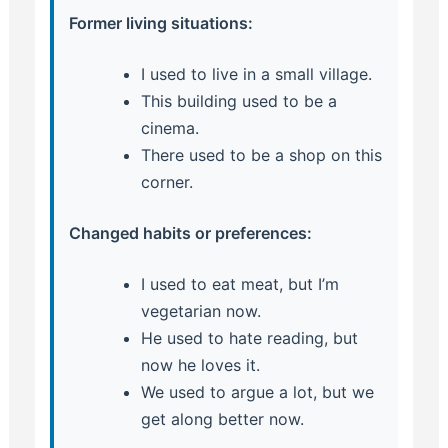
Former living situations:
I used to live in a small village.
This building used to be a
cinema.
There used to be a shop on this
corner.
Changed habits or preferences:
I used to eat meat, but I’m
vegetarian now.
He used to hate reading, but
now he loves it.
We used to argue a lot, but we
get along better now.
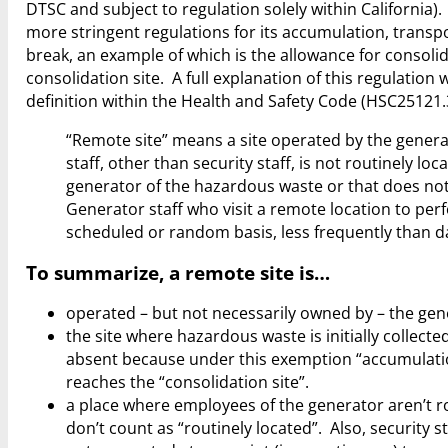
DTSC and subject to regulation solely within California)
more stringent regulations for its accumulation, trans
break, an example of which is the allowance for consol
consolidation site. A full explanation of this regulation wi
definition within the Health and Safety Code (HSC25121.3
“Remote site” means a site operated by the generat
staff, other than security staff, is not routinely lo
generator of the hazardous waste or that does not 
Generator staff who visit a remote location to per
scheduled or random basis, less frequently than da
To summarize, a remote site is…
operated – but not necessarily owned by – the gen
the site where hazardous waste is initially collect
absent because under this exemption “accumulatio
reaches the “consolidation site”.
a place where employees of the generator aren’t ro
don’t count as “routinely located”. Also, security s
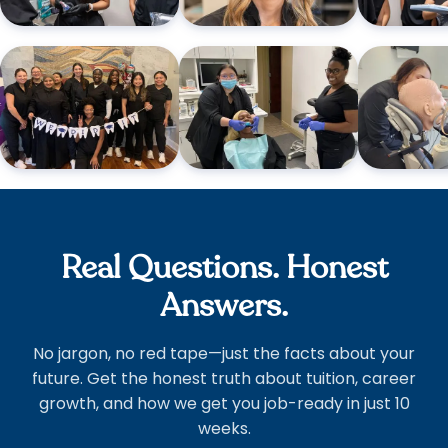
Real Questions. Honest
Answers.
No jargon, no red tape—just the facts about your
future. Get the honest truth about tuition, career
growth, and how we get you job-ready in just 10
weeks.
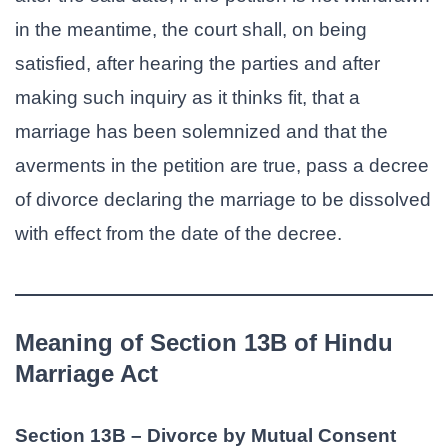
in the meantime, the court shall, on being
satisfied, after hearing the parties and after
making such inquiry as it thinks fit, that a
marriage has been solemnized and that the
averments in the petition are true, pass a decree
of divorce declaring the marriage to be dissolved
with effect from the date of the decree.
Meaning of Section 13B of Hindu
Marriage Act
Section 13B – Divorce by Mutual Consent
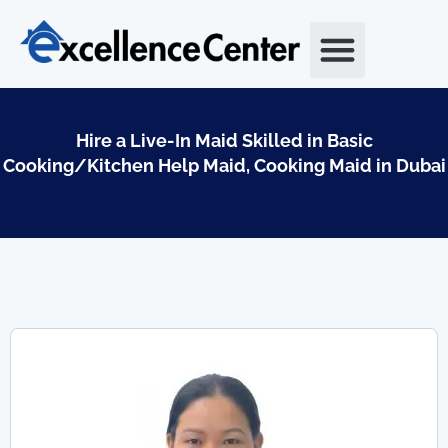
Skip
to
content
Hire a Live-In Maid Skilled in Basic
Cooking/Kitchen Help Maid, Cooking Maid in Dubai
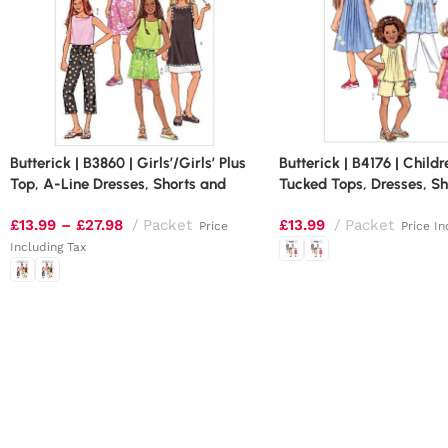
Butterick | B3860 | Girls’/Girls’ Plus
Butterick | B4176 | Childr
Top, A-Line Dresses, Shorts and
Tucked Tops, Dresses, Sh
Pants
Pants
£
13.99
–
£
27.98
Packet
£
13.99
Packet
Price
Price In
Including Tax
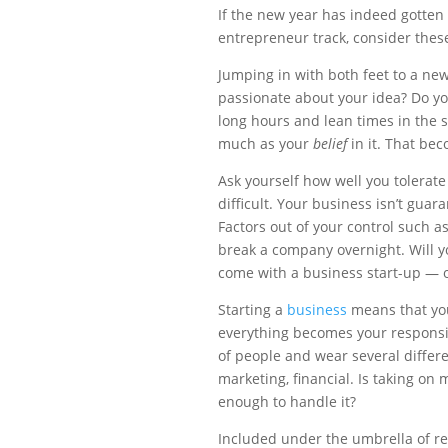
If the new year has indeed gotten
entrepreneur track, consider these 
Jumping in with both feet to a ne
passionate about your idea? Do you 
long hours and lean times in the 
much as your
belief
in it. That bec
Ask yourself how well you tolerate 
difficult. Your business isn’t gua
Factors out of your control such as 
break a company overnight. Will y
come with a business start-up — or
Starting a
business
means that you
everything becomes your responsibil
of people and wear several differe
marketing, financial. Is taking on 
enough to handle it?
Included under the umbrella of res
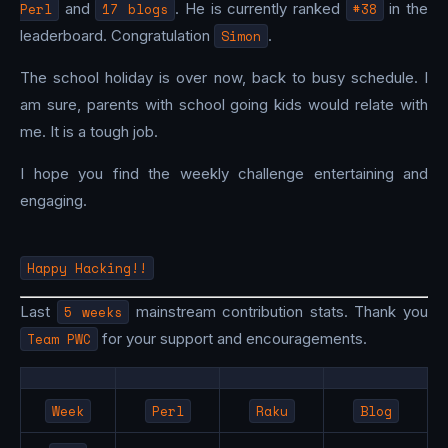
Perl
and
17 blogs
. He is currently ranked
#38
in the
leaderboard. Congratulation
Simon
.
The school holiday is over now, back to busy schedule. I
am sure, parents with school going kids would relate with
me. It is a tough job.
I hope you find the weekly challenge entertaining and
engaging.
Happy Hacking!!
Last
5 weeks
mainstream contribution stats. Thank you
Team PWC
for your support and encouragements.
Week
Perl
Raku
Blog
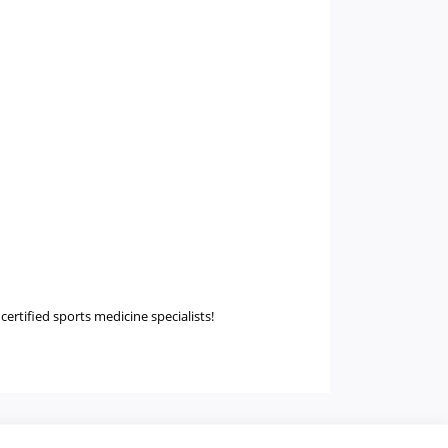
certified sports medicine specialists!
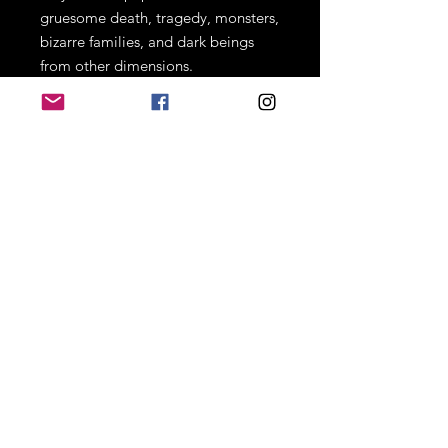
gruesome death, tragedy, monsters,
bizarre families, and dark beings
from other dimensions.
Joseph Pesavento's debut short
collection is sure to give you a piece
of thrill and dread on every
horrifying page!
PLEASE READ CAREFULLY
**Book prices already include
shipping. If you want your book
personalized, add your name in the
comment box. If you just want the
signature, simply leave the
comment box blank. Thank you!**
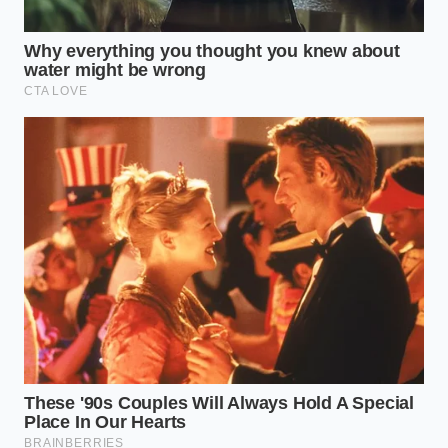
protect the tangible connection between driver and
machine, proving that
true road safety is
born from
human intuition, not a line of code on a cracked
screen.
“The most sophisticated algorithms
still cannot feel the clutch bite; they
only feel the shockwave of
deceleration.” — Marcus Thorne,
Automotive Telemetry Engineer
ADDED VALUE
KEY POINT
DETAIL
FOR THE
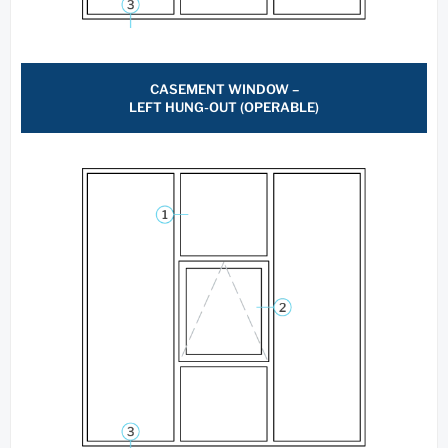
CASEMENT WINDOW –
LEFT HUNG-OUT (OPERABLE)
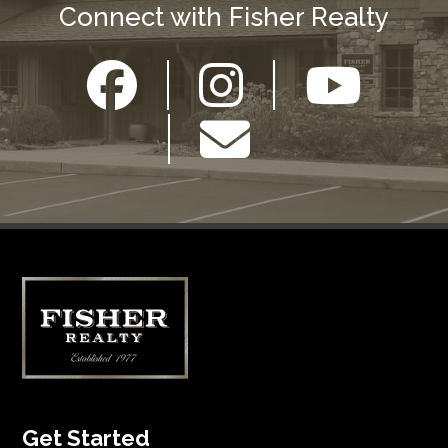
Connect with Fisher Realty
Get Started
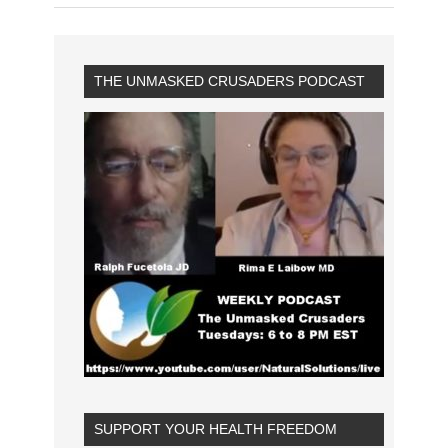
THE UNMASKED CRUSADERS PODCAST
SUPPORT YOUR HEALTH FREEDOM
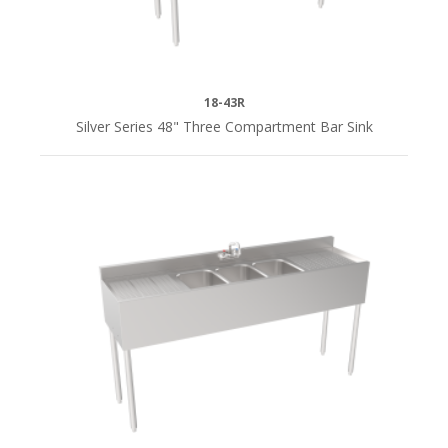
96"L
(2)
DEPTH
18-43R
Silver Series 48" Three Compartment Bar Sink
18-
1/2"D
(7)
19"D
(24)
24"D
(25)
QUICK
SHIP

* TASK ITEM
The entries are to be transcribed word for word, without their images.

* SOLUTION
Former living situations:
I used to live in a small village.
This building used to be a
cinema.
There used to be a shop on this
corner.
Changed habits or preferences:
I used to eat meat, but I’m
vegetarian now.
He used to hate reading, but
now he loves it.
We used to argue a lot, but we
get along better now.
DTSC and subject to regulation solely within California)
more stringent regulations for its accumulation, trans
break, an example of which is the allowance for consol
consolidation site. A full explanation of this regulation wi
definition within the Health and Safety Code (HSC25121.3
“Remote site” means a site operated by the generat
staff, other than security staff, is not routinely lo
generator of the hazardous waste or that does not 
Generator staff who visit a remote location to per
scheduled or random basis, less frequently than da
To summarize, a remote site is…
operated – but not necessarily owned by – the gen
the site where hazardous waste is initially collect
absent because under this exemption “accumulatio
reaches the “consolidation site”.
a place where employees of the generator aren’t ro
don’t count as “routinely located”. Also, security s
Real Questions. Honest
Answers.
No jargon, no red tape—just the facts about your
future. Get the honest truth about tuition, career
growth, and how we get you job-ready in just 10
weeks.
in the meantime, the court shall, on being
satisfied, after hearing the parties and after
making such inquiry as it thinks fit, that a
marriage has been solemnized and that the
averments in the petition are true, pass a decree
of divorce declaring the marriage to be dissolved
with effect from the date of the decree.
Meaning of Section 13B of Hindu
Marriage Act
Section 13B – Divorce by Mutual Consent
Skip
to
content
Hire a Live-In Maid Skilled in Basic
Cooking/Kitchen Help Maid, Cooking Maid in Dubai
Butterick | B3860 | Girls’/Girls’ Plus
Butterick | B4176 | Childr
Top, A-Line Dresses, Shorts and
Tucked Tops, Dresses, Sh
Pants
Pants
£
13.99
–
£
27.98
Packet
£
13.99
Packet
Price
Price In
Including Tax
If the new year has indeed gotten
entrepreneur track, consider these 
Jumping in with both feet to a ne
passionate about your idea? Do you 
long hours and lean times in the 
much as your
belief
in it. That bec
Ask yourself how well you tolerate 
difficult. Your business isn’t gua
Factors out of your control such as 
break a company overnight. Will y
come with a business start-up — or
Starting a
business
means that you
everything becomes your responsibil
of people and wear several differe
marketing, financial. Is taking on 
enough to handle it?
Included under the umbrella of res
Perl
and
17 blogs
. He is currently ranked
#38
in the
leaderboard. Congratulation
Simon
.
The school holiday is over now, back to busy schedule. I
am sure, parents with school going kids would relate with
me. It is a tough job.
I hope you find the weekly challenge entertaining and
engaging.
Happy Hacking!!
Last
5 weeks
mainstream contribution stats. Thank you
Team PWC
for your support and encouragements.
Week
Perl
Raku
Blog
certified sports medicine specialists!
gruesome death, tragedy, monsters,
bizarre families, and dark beings
from other dimensions.
Joseph Pesavento's debut short
collection is sure to give you a piece
of thrill and dread on every
horrifying page!
PLEASE READ CAREFULLY
**Book prices already include
shipping. If you want your book
personalized, add your name in the
comment box. If you just want the
signature, simply leave the
comment box blank. Thank you!**
protect the tangible connection between driver and
machine, proving that
true road safety is
born from
human intuition, not a line of code on a cracked
screen.
“The most sophisticated algorithms
still cannot feel the clutch bite; they
only feel the shockwave of
deceleration.” — Marcus Thorne,
Automotive Telemetry Engineer
ADDED VALUE
KEY POINT
DETAIL
FOR THE
CASEMENT WINDOW –
LEFT HUNG-OUT (OPERABLE)
Connect with Fisher Realty
Get Started
THE UNMASKED CRUSADERS PODCAST
SUPPORT YOUR HEALTH FREEDOM
96"L
(2)
DEPTH
18-43R
Silver Series 48" Three Compartment Bar Sink
18-
1/2"D
(7)
19"D
(24)
24"D
(25)
QUICK
SHIP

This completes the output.